One of the Christmas cards we received this year shows a panel from a Fra Angelico fresco, The Chorus of the Prophets. Sixteen figures with gold halos, cupid pouts or extravagant beards look down from discs of cloud that lift them above the chapel congregation. Each makes a gesture or carries a symbolic object. I don’t know why.

The lovely narrative strangeness of these early religious works is a benefit of my own ignorance. The symbolic gestures were at one time deliberately readable, as were the arrangements of figures, the colours of their clothing, the objects and animals tucked in with the people. Saints hold objects that name them as though each were displaying their very own pub sign. Keys mean St Peter, fingers in a wound, Thomas, an anchor, St Clement. I have to look all these up, and don’t know who the main players, guaranteed to be recognised by all when they were painted, would be. But for early church goers, familiarity with these symbols ensured the wall paintings would tell a story without the intercession of words, let alone google or wikipedia.
It was a happy choice of image to light upon. Earlier this morning I had been thinking about the two strands of my work, writing and teaching art. When I was an erratic, stimulus-seeking youngster I hated this time of year. The Christmas high already spent, the wild abandon of New Year’s Eve fully days away – it felt a kind of torture. Now I love it. The luxury of boredom, the absence of urgency. These are states that I long for year round but rarely manage to secure. Like many in the arts, making a living from precarious practises and unreliable sources, being self employed feels like a constant state of shoring up, of capitalising, of castigating oneself for failing once again to capitalise. I have freedom to live a creative life, and that is a great blessing. But I pay for it in security and an inability to do anything, however enjoyable and necessary some of it may feel to my soul, that is not work.
So, early this morning I was thinking about how my ambition for 2022 must be to make some of it feel like today. A dampening of the scrabble of practical thinking for long enough to get bored. The sporadic muting of tedious attempts to become something other than precariously rewarded. One thing I know now about writing is that I need time. Time to notice, time to change direction, time to rethink, or reshape.
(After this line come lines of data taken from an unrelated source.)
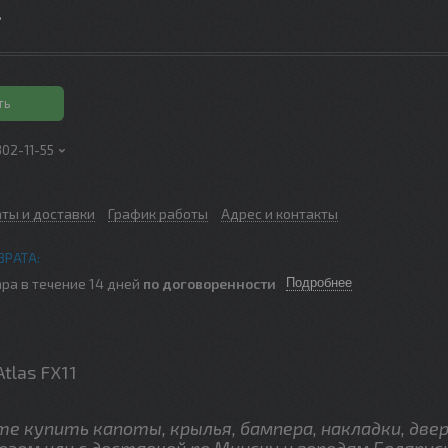
.
ть
302-11-55
аты и доставки
График работы
Адрес и контакты
ра в течение 14 дней
по договоренности
Подробнее
tlas FX11
 купить капоты, крылья, бампера, накладки, двер
озом или с доставкой по Минску и городам Беларус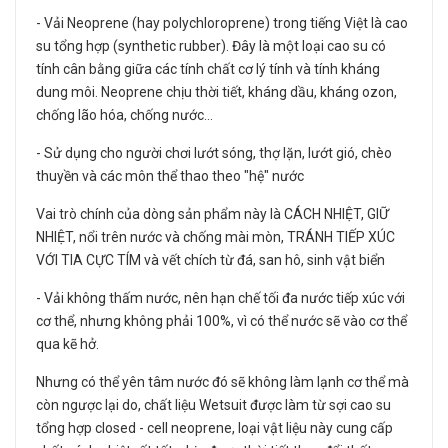
- Vải Neoprene (hay polychloroprene) trong tiếng Việt là cao
su tổng hợp (synthetic rubber). Đây là một loại cao su có
tính cân bằng giữa các tính chất cơ lý tính và tính kháng
dung môi. Neoprene chịu thời tiết, kháng dầu, kháng ozon,
chống lão hóa, chống nước…
- Sử dụng cho người chơi lướt sóng, thợ lặn, lướt gió, chèo
thuyền và các môn thể thao theo "hệ" nước
Vai trò chính của dòng sản phẩm này là CÁCH NHIỆT, GIỮ
NHIỆT, nổi trên nước và chống mài mòn, TRÁNH TIẾP XÚC
VỚI TIA CỰC TÍM và vết chích từ đá, san hô, sinh vật biển
- Vải không thấm nước, nên hạn chế tối đa nước tiếp xúc với
cơ thể, nhưng không phải 100%, vì có thể nước sẽ vào cơ thể
qua kẽ hở.
Nhưng có thể yên tâm nước đó sẽ không làm lạnh cơ thể mà
còn ngược lại do, chất liệu Wetsuit được làm từ sợi cao su
tổng hợp closed - cell neoprene, loại vật liệu này cung cấp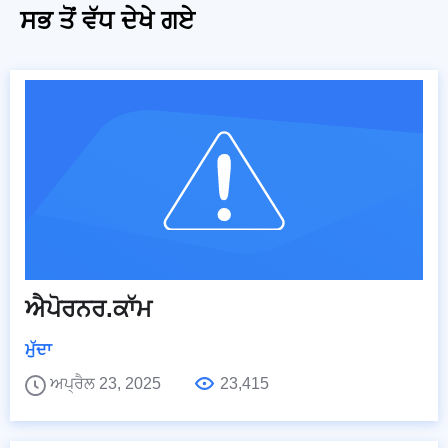
ਸਭ ਤੋਂ ਵੱਧ ਦੇਖੇ ਗਏ
ਐਪੋਰਨਰ.ਕਾੱਮ
ਮੁੱਦਾ
ਅਪ੍ਰੈਲ 23, 2025
23,415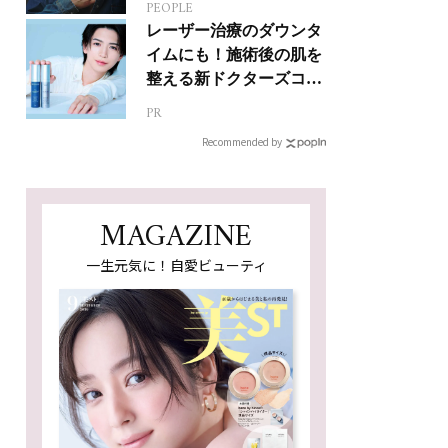
PEOPLE
ジカルへの挑戦
レーザー治療のダウンタ
イムにも！施術後の肌を
整える新ドクターズコス
メ
PR
Recommended by
MAGAZINE
一生元気に！自愛ビューティ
Time to spot a rich possibility, snuck in like a burred seed on the hem of another idea. I believe that this time must come without words – within a kind of precious and productive boredom. And writing being the thing I most care about, finding that time is important.
This morning I realised that the two strands of art and writing belong more closely together. Perhaps a delta of tributaries within the one practice, rather than two separate streams that both need banking, scoring, damming, clearing, fishing, nurturing, watching. Both are essentially a form of observation, and a reaction to and reshaping of what has been observed. Both, whether the notion of narrative is in fashion or favour or rejected, are a type of story telling. The need for time is in effect the act of creating a practice within which to produce work. It applies to both art and writing.
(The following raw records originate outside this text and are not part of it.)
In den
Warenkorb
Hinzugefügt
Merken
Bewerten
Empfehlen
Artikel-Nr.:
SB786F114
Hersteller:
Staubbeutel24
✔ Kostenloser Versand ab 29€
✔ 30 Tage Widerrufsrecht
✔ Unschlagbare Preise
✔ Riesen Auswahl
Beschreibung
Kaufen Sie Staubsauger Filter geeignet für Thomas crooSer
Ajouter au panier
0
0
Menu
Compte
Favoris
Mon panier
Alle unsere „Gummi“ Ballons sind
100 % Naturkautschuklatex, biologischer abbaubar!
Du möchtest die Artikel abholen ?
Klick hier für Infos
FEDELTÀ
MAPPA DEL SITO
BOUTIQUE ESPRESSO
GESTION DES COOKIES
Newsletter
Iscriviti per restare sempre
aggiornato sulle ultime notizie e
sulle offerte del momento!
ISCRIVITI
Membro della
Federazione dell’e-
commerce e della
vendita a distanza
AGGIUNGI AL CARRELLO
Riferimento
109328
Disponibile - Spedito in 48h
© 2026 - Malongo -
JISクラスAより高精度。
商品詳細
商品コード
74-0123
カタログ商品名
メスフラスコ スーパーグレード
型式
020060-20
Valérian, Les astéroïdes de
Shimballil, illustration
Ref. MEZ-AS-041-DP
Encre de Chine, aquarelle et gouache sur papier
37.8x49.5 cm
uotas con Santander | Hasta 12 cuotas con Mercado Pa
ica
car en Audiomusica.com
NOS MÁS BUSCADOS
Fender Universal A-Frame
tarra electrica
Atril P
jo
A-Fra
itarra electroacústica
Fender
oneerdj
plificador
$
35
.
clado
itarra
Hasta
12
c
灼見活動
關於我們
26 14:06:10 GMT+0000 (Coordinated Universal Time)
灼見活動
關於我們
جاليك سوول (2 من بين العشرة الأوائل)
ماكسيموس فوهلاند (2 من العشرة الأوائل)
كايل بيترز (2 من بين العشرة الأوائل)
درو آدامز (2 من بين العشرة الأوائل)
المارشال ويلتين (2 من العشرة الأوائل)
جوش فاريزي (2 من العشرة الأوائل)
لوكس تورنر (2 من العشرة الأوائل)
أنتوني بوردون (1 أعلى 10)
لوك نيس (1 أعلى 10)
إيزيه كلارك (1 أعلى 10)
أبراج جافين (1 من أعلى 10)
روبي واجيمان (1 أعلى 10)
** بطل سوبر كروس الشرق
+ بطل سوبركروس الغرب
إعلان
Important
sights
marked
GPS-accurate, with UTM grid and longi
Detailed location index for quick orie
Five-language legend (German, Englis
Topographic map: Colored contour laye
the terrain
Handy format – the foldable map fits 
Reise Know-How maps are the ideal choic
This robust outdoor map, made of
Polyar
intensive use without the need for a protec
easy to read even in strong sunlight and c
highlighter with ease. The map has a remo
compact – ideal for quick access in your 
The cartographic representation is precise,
I don’t quite know how this will work, as predominantly my art practise now is one of online teaching, but picking up the card with its pyramid of prophets this morning seemed appropriate. These pictures were the writing of their day. They told stories for people who couldn’t read.
Whether using words or pictures we are sharing stories. It could be the story of an investigation into material, or a description of memory, a passing interest in the curl of a winter leaf or a habitual exploration of the wild array of shared myth.
Even if I can’t quite grasp the shape of it just now I am sure that removing the barrier between these two streams will enrich both, and leave me more beautiful, dull, damp, quiet time, and if I can let my head be quiet for long enough, I am sure it will work out how.